A proposal to extend equal rights protections to gay and transgender Houston residents, which had been swiftly advancing to a City Council vote, stalled Wednesday as council members voted for a two-week delay to allow more public input on the increasingly divisive measure.
Mayor Annise Parker, the first openly lesbian mayor of a major American city, said she had the votes to pass the ordinance Wednesday but hopes to pick up even more before the council’s May 28 meeting. The 12-5 vote in favor of delay reflected not an erosion of support, she said, but the council’s desire to address constituents’ questions.
“There were several council members who fully intend to vote for the item who asked for an opportunity, in the interest of complete transparency and openness on this issue, to have another round of conversations with their various constituent groups,” Parker said. “This has never been about getting something rushed through. It is about getting something right.”
Most opposition has come from clergy, from conservative megachurch leaders to black ministers. Opponents said they, too, plan to continue rallying votes; council offices have been deluged with calls and emails now numbering in the thousands.
The proposal, already delayed one week amid tearful cries of support and angry protestations, has been the subject of intense debate for nearly a month.
Houston political consultant Keir Murray said the delay is driven in part by some council members’ desire to address concerns from community leaders, particularly elderly black pastors, who may be uncomfortable with gay and transgender issues.
“They’ve got the votes,” Murray said. “The mayor and others are just trying to cut colleagues some slack, give them a little time and go back to constituencies and say, ‘We gave you more time to make your voices heard.’ ”
Similar to federal law
The measure would, as federal laws do, ban discrimination based on sex, race, color, ethnicity, national origin, age, religion, disability, pregnancy and genetic information, as well as family, marital or military status. Parker’s proposal also would cover sexual orientation and gender identity.
The item would apply to businesses that serve the public, housing, city employment, city contracting and private employers. Religious institutions would be exempt. Violators could be fined up to $5,000.
As drafted, the ordinance would have covered private firms employing 50 or more workers, but one of five amendments approved Wednesday dropped that threshold: After one year, firms with 25 or more employees would be covered; two years from passage, firms with 15 or more. The other approved amendments were technical.
Supporters and opponents of the measure gathered outside the chamber after the Wednesday vote in favor of delay.
“I wanted to walk out of here today feeling that I was equal in this city that I call home, and I wasn’t allowed to do that,” said transgender resident Lou Weaver, “but I have great faith that this will happen in two weeks.”
Steve Riggle, senior pastor of Grace Community Church, said neither his megachurch brethren nor influential ministers of color were engaged in the drafting of the law, saying, “We’re willing to sit down at the table and talk.”
Process was not secret
Asked whether there were any protections for gay and transgender residents he could support, Riggle said only, “Let’s sit at the table and see.” But he added, “Gender identity is a term that is a problem.”
Councilwoman Ellen Cohen noted that scores of faith, nonprofit and community leaders have announced their backing for the proposal.

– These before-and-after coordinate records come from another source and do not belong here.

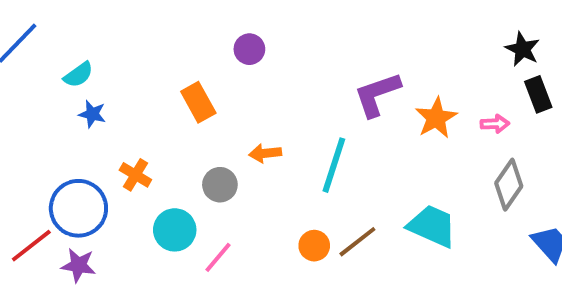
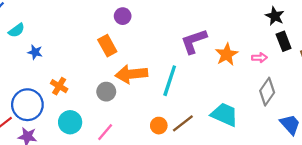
cyan semicircle: (78, 75) -> (16, 30), moved
orange rectangle: (198, 102) -> (107, 46), moved
orange arrow: (265, 153) -> (131, 74), size x1.8
cyan circle: (175, 230) -> (70, 122), moved

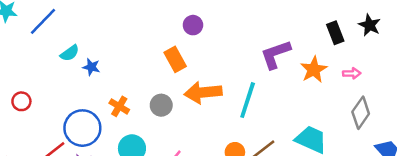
cyan semicircle: (16, 30) -> (70, 53), moved
black rectangle: (284, 41) -> (335, 33), moved
gray circle: (106, 92) -> (161, 105), moved

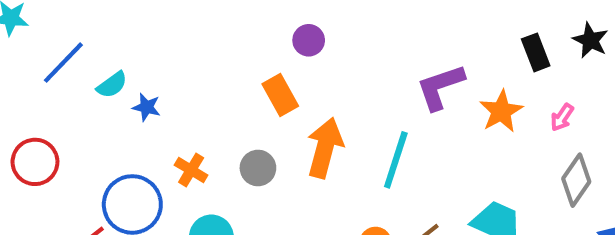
blue line: (43, 21) -> (63, 63), moved
pink arrow: (352, 73) -> (562, 117), turned 126
orange arrow: (203, 92) -> (325, 148), turned 111
red circle: (21, 101) -> (35, 162), size x1.5

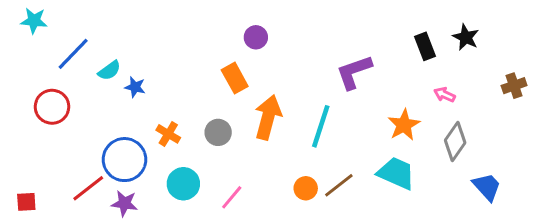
orange star: (501, 111) -> (404, 125), moved
pink arrow: (562, 117) -> (445, 95), turned 80
red circle: (35, 162) -> (52, 107), moved

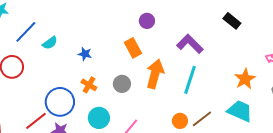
black rectangle: (425, 46) -> (232, 21), moved, turned -30
purple L-shape: (354, 72) -> (190, 44), moved, turned 64
blue star: (135, 87) -> (85, 54), moved

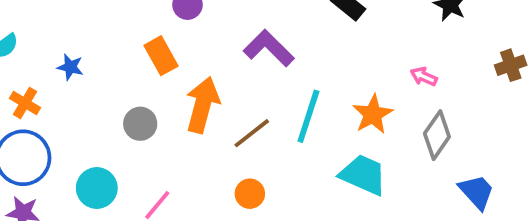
cyan line: (190, 80) -> (308, 116), moved
orange cross: (89, 85) -> (25, 103), moved
brown line: (202, 119) -> (252, 133), moved

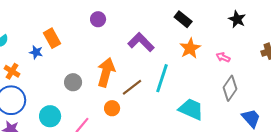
orange rectangle: (161, 56) -> (52, 38), moved
orange star: (373, 114) -> (190, 48), moved
orange circle: (250, 194) -> (112, 108), moved

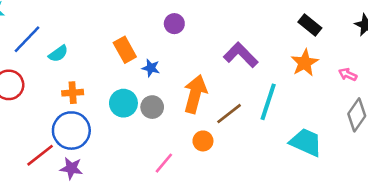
purple circle: (98, 19) -> (174, 24), moved
black rectangle: (183, 19) -> (310, 25), moved
blue star: (36, 52) -> (151, 68), moved
orange cross: (12, 71) -> (73, 93), turned -35
cyan circle: (50, 116) -> (123, 103), moved

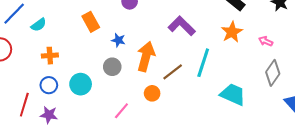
blue star: (151, 68) -> (118, 40), moved
cyan circle: (123, 103) -> (81, 84), moved
blue circle: (71, 131) -> (49, 85), size x0.6
red line: (40, 155) -> (24, 105), turned -35

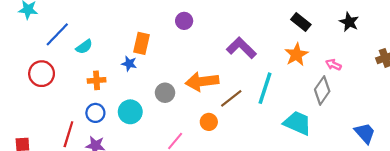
orange rectangle: (91, 22) -> (141, 43), turned 42
blue star: (118, 40) -> (129, 64), moved
orange arrow: (146, 57) -> (202, 81), turned -112
gray diamond: (273, 73) -> (322, 90), moved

“The idea that somehow this was a secret process, particularly after how many countless hours of public hearings we’ve had over the last few weeks, is interesting,” Parker said.

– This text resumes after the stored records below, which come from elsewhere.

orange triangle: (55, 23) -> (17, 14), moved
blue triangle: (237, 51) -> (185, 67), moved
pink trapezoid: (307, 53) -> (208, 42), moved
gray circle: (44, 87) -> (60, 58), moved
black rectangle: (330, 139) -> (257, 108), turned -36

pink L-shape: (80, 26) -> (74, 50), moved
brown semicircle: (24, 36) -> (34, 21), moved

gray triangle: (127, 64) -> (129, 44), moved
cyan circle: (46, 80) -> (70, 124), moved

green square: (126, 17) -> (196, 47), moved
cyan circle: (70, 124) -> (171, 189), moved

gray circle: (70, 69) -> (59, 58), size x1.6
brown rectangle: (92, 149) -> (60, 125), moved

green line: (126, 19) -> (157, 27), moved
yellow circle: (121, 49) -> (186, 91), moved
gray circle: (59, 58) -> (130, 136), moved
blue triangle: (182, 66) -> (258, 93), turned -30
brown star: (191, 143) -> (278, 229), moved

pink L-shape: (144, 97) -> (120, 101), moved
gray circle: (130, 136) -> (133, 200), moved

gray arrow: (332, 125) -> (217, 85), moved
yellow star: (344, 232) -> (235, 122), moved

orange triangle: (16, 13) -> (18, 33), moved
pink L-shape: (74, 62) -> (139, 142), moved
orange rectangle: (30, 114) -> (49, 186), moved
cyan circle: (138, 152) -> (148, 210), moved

Councilman Dwight Boykins pushed for the delay, saying he hopes to convene a meeting for pastors and business owners in his south Houston district: “Within the next two weeks, I think we will come to some conclusion where this city will heal this divisiveness in this city today.

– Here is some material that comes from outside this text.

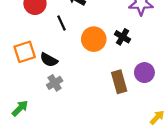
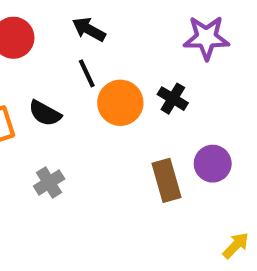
black line: (61, 23) -> (87, 73), moved
black semicircle: (49, 60) -> (45, 113), moved

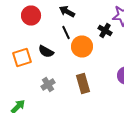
black cross: (173, 99) -> (105, 30), moved
brown rectangle: (167, 180) -> (83, 84), moved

“The people in this city, the ones that have questions about this ordinance, have questions that can be dealt with.”
Councilman Jerry Davis held a similar meeting in his north Houston district, and said many pastors left with a better understanding of the measure even if they remained opposed.
After the meeting Wednesday, Davis said that he has experienced discrimination at a bar on Washington Avenue.
“For those who say discrimination doesn’t exist, this ordinance isn’t necessary: Just because you haven’t personally experienced it doesn’t mean it does not exist,” Davis said. “I’m a little bit upset with some of the ministers because they’re overshadowing some of the parts; they’re not telling the entire story.
“In the next few weeks, I’m going to get on my soapbox and let the people really understand the entire ordinance.”
In other action Wednesday, the City Council:
& Set a public hearing for the fiscal year 2015 budget, June 3 at 1:30 p.m.
& Delayed for two weeks consideration of a tax break for a high-end residential and commercial development in Clear Lake.
& Delayed for two weeks a vote on the formation of a new historic district in the First Ward area.